In mammalian cell cultures, ammonia that is released into the medium as a result of glutamine metabolism and lactate that is excreted due to incomplete glucose oxidation are both known to essentially inhibit the growth of cells. For some cell lines, for example, hybridoma cells, excreted ammonia also has an effect on product formation. Although glutamine has been generally considered as the major energy source for mammalian cells, it was recently found that various adherent cell lines (MDCK, CHO-K1, and BHK21) can grow as well in glutamine-free medium, provided glutamine is substituted with pyruvate. In such a medium the level of both ammonia and lactate released was significantly reduced. In this study, metabolic flux analysis (MFA) was applied to Madin Darby Canine Kidney (MDCK) cells cultivated in glutamine-containing and glutamine-free medium. The results of the MFA allowed further investigation of the influence of glutamine substitution with pyruvate on the metabolism of MDCK cells during different growth stages of adherent cells, e.g., early exponential and late contact-inhibited phase. Pyruvate seemed to directly enter the TCA cycle, whereas most of the glucose consumed was excreted as lactate. Although the exact mechanisms are not clear so far, this resulted in a reduction of the glucose uptake necessary for cellular metabolism in glutamine-free medium. Furthermore, consumption of ATP by futile cycles seemed to be significantly reduced when substituting glutamine with pyruvate. These findings imply that glutamine-free medium favors a more efficient use of nutrients by cells. However, a number of metabolic fluxes were similar in the two cultivations considered, e.g., most of the amino acid uptake and degradation rates or fluxes through the branch of the TCA cycle converting alpha-ketoglutarate to malate, which is responsible for the mitochondrial ATP synthesis. Besides, the specific rate of cell growth was approximately the same in both cultivations. Thus, the switch from glutamine-containing to glutamine-free medium with pyruvate provided a series of benefits without dramatic changes of cellular metabolism.

Substitution of glutamine by pyruvate to reduce ammonia formation and growth inhibition of mammalian cells.

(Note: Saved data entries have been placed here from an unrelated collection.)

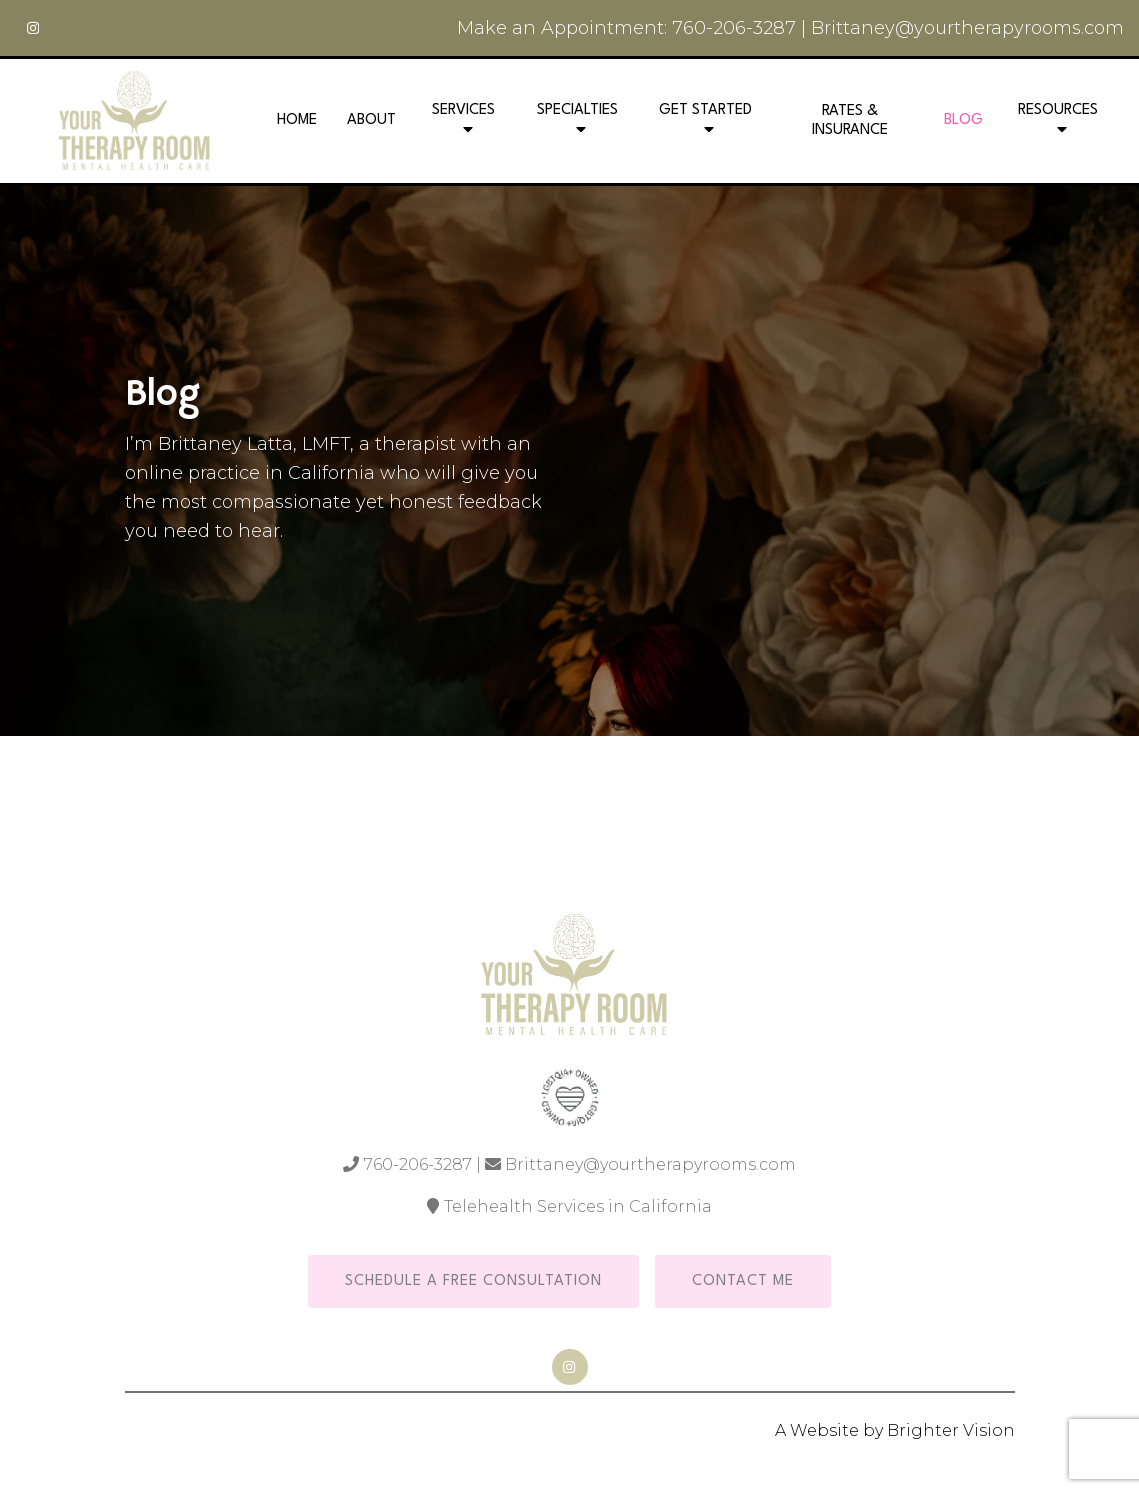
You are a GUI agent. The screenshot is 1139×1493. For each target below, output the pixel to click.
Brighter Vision (951, 1430)
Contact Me (743, 1281)
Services (463, 110)
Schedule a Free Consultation (473, 1281)
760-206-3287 (734, 28)
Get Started (705, 110)
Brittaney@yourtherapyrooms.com (967, 28)
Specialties (577, 110)
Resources (1058, 110)
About (371, 120)
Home (297, 120)
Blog (963, 120)
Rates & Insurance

In mammalian cell culture technology glutamine is required for biomass synthesis and as a major energy source together with glucose. Different pathways for glutamine metabolism are possible, resulting in different energy output and ammonia release. The accumulation of ammonia in the medium can limit cell growth and product formation. Therefore, numerous ideas to reduce ammonia concentration in cultivation broths have been developed. Here we present new aspects on the energy metabolism of mammalian cells. The replacement of glutamine (2 mM) by pyruvate (10 mM) supported cell growth without adaptation for at least 19 passages without reduction in growth rate of different adherent commercial cell lines (MDCK, BHK21, CHO-K1) in serum-containing and serum-free media. The changes in metabolism of MDCK cells due to pyruvate uptake instead of glutamine were investigated in detail (on the amino acid level) for an influenza vaccine production process in large-scale microcarrier culture. In addition, metabolite profiles from variations of this new medium formulation (1-10 mM pyruvate) were compared for MDCK cell growth in roller bottles. Even at very low levels of pyruvate (1 mM) MDCK cells grew to confluency without glutamine and accumulation of ammonia. Also glucose uptake was reduced, which resulted in lower lactate production. However, pyruvate and glutamine were both metabolized when present together. Amino acid profiles from the cell growth phase for pyruvate medium showed a reduced uptake of serine, cysteine, and methionine, an increased uptake of leucine and isoleucine and a higher release of glycine compared to glutamine medium. After virus infection completely different profiles were found for essential and nonessential amino acids.